Data for review:
* * * * *

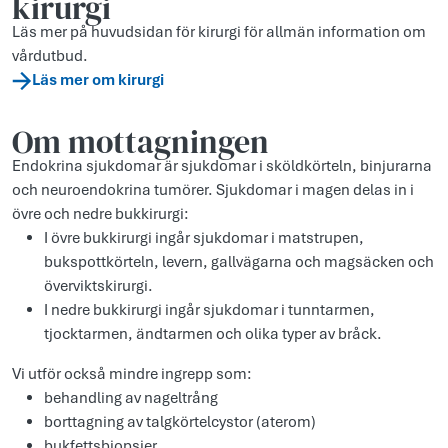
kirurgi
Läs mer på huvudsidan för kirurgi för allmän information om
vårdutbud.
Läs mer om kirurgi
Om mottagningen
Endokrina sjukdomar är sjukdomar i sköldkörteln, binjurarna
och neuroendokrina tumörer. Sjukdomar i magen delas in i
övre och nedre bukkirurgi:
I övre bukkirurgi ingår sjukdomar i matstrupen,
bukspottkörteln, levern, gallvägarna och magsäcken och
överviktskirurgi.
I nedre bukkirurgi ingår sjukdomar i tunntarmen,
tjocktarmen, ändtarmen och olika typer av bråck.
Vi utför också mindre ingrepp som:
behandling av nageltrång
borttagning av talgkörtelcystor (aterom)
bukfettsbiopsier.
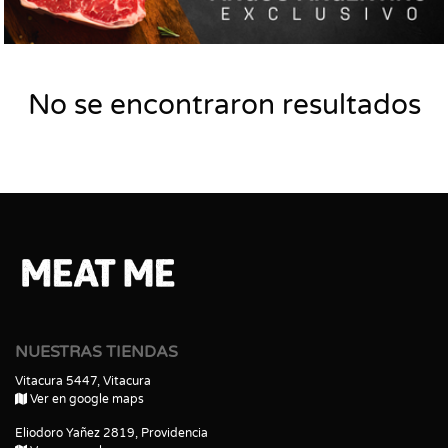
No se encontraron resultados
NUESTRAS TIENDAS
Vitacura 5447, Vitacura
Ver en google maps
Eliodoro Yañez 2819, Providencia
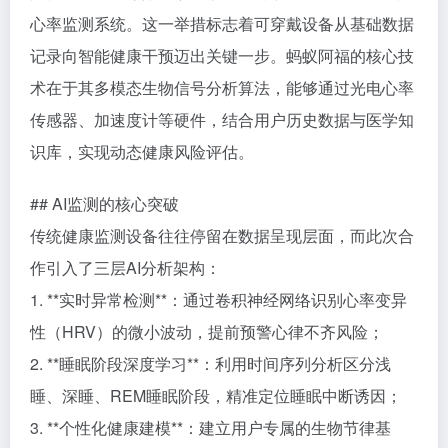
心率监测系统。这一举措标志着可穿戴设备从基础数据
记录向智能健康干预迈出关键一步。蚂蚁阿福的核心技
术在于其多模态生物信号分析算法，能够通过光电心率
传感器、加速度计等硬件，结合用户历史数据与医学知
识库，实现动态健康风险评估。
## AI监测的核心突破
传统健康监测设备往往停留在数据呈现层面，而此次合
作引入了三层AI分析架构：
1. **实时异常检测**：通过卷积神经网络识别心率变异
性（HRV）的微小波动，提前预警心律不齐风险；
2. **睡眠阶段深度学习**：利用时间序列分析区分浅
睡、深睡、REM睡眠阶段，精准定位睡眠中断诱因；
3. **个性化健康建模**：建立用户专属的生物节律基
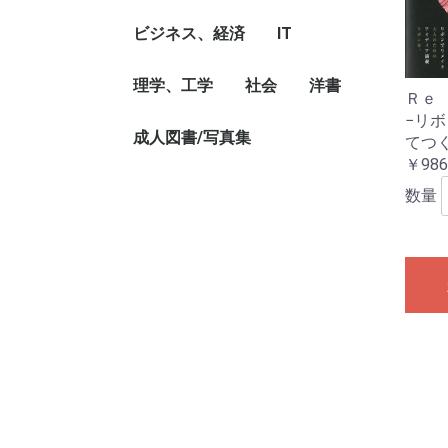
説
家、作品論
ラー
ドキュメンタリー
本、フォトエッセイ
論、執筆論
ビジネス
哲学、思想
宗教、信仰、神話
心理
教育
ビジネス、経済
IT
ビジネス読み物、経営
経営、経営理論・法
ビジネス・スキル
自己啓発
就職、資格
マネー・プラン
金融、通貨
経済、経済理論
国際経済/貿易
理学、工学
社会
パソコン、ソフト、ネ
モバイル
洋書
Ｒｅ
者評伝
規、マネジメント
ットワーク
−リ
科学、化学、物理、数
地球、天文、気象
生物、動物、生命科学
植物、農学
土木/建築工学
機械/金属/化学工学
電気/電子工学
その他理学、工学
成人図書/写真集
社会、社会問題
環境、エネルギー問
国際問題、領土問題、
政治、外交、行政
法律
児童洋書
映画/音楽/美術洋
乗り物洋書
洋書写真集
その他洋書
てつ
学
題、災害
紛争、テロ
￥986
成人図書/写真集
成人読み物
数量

* * * * *

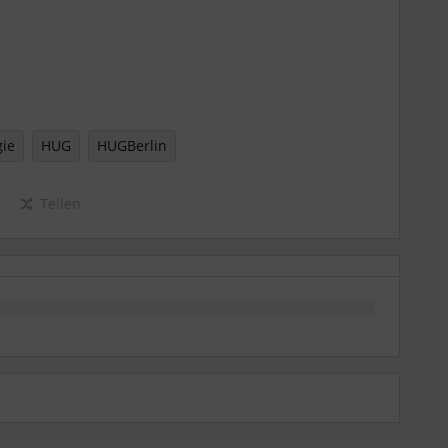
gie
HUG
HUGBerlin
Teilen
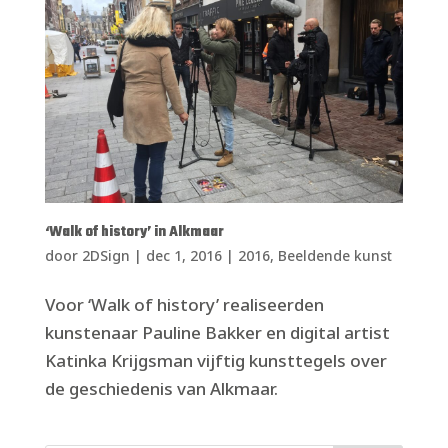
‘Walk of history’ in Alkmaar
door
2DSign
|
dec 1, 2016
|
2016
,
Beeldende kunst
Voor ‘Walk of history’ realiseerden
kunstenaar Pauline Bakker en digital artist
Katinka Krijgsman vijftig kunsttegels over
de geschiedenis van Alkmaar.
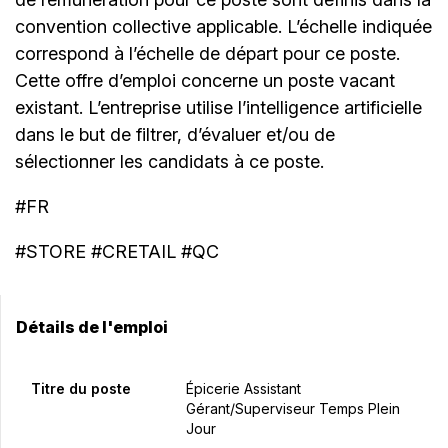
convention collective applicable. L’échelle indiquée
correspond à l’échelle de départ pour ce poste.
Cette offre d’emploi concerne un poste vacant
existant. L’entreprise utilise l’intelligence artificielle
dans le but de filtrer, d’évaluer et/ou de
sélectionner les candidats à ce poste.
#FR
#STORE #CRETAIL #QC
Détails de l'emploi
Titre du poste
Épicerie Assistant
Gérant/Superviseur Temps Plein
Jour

* * * * *

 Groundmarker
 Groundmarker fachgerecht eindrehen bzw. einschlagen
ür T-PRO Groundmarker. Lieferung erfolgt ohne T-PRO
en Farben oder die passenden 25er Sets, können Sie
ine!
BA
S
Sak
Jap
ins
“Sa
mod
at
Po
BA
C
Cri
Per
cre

* * * * *

What needs to be done: Write out every line from the entries where "övre" appears.

Response area:
övre och nedre bukkirurgi:
I övre bukkirurgi ingår sjukdomar i matstrupen,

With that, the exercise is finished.